# An alle Angler aus Paderborn und Umgebung



## angelndes_sofa (9. November 2005)

Hallo Anglerfreunde,

ich bräuchte Auskunft für welche Seen in Paderborn und Umgebung man Tagesscheine kaufen kann.Denn die Seen an denen ich meistens angele sind nicht so der knüller und daher würde ich mal gerne andere gewässer testen #t Aber wie gesagt weiß ich nicht,für welche Seen es scheine zu kaufen gibt.Es gibt ja noch so viele viele Seen hier,aber man bekommt meistens nur mangelnde Infos,ob es Tagesscheine gibt oder nicht.



Wenn jemand mal eine Liste schreiben könnte,für welche Seen in Paderborn und Umgebung Tagesscheine ausgestellt werden wäre ich sehr dankbar.Denn meistens hört man immer von einem guten Gewässer und man weiß dann nicht,ob es Tagesscheine für dieses gibt.

Vielen Dank im Vorraus


----------



## angelndes_sofa (10. November 2005)

*AW: An alle Angler aus Paderborn und Umgebung*

Kann mir denn keiner helfen ? :c


----------



## angelndes_sofa (10. November 2005)

*AW: An alle Angler aus Paderborn und Umgebung*

Kann mir denn keiner helfen ? :c *noch mehr heul*


----------



## angelneuling (25. November 2005)

*AW: An alle Angler aus Paderborn und Umgebung*

Hallo,

du kannst Tagesscheine für z.B.

Lippesee
Nesthauser See
Waldsee
bei Schlageter

oder für Nesthause See und Waldsee beim Reifeisenmarkt Elsen bekommen.

Bei der Gemeinde Borchen für Alme und Paddelteich Etteln.

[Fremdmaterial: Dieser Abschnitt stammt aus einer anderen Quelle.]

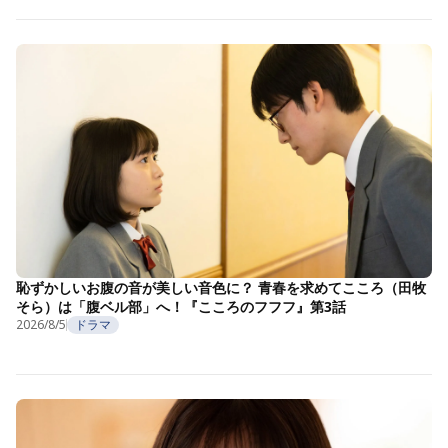
恥ずかしいお腹の音が美しい音色に？ 青春を求めてこころ（田牧
そら）は「腹ベル部」へ！『こころのフフフ』第3話
2026/8/5
ドラマ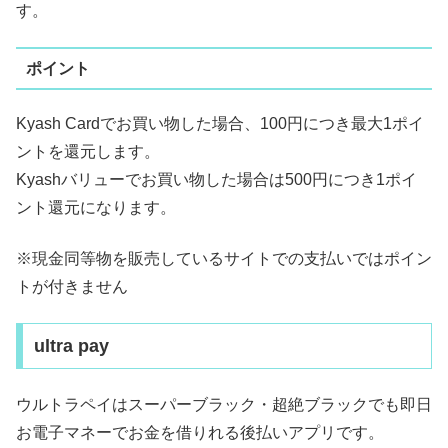
す。
ポイント
Kyash Cardでお買い物した場合、100円につき最大1ポイ
ントを還元します。
Kyashバリューでお買い物した場合は500円につき1ポイ
ント還元になります。
※現金同等物を販売しているサイトでの支払いではポイン
トが付きません
ultra pay
ウルトラペイはスーパーブラック・超絶ブラックでも即日
お電子マネーでお金を借りれる後払いアプリです。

In Willebadessen im Jägerhof für die Fischteiche am Wildgehege.

Grüße
Clemens


----------



## angelndes_sofa (25. November 2005)

*AW: An alle Angler aus Paderborn und Umgebung*



			
				angelneuling schrieb:
			
		

> Hallo,
> 
> du kannst Tagesscheine für z.B.
> 
> ...


 



Tagesschein für die Alme ????? Das hört sich ja interessant an ? An welchem Flussabschnitt darf man denn dann angeln ?


----------



## human01 (25. November 2005)

*AW: An alle Angler aus Paderborn und Umgebung*

also der mesche see, in detmold ist der glaub ich

und der see an der sand grube in augustdorf ist auch gut


----------



## human01 (25. November 2005)

*AW: An alle Angler aus Paderborn und Umgebung*

achja noch was nen tip einer der beiden angel läden in oerlinghausen
(der hinter son auto tuning ladne ist) hat riesen köderfische von teilweise 20 cm kosteten mal nicht viel mehr als nen euro


----------



## Fisch(an)fänger (25. November 2005)

*AW: An alle Angler aus Paderborn und Umgebung*



			
				human01 schrieb:
			
		

> achja noch was nen tip einer der beiden angel läden in oerlinghausen
> (der hinter son auto tuning ladne ist) hat riesen köderfische von teilweise 20 cm kosteten mal nicht viel mehr als nen euro



Das nutz aber leider weder am Meschesee noch am Waddenhauser See, da dort nur Köfi´s verwendet werden dürfen die aus dem jeweiligen Gewässer sind.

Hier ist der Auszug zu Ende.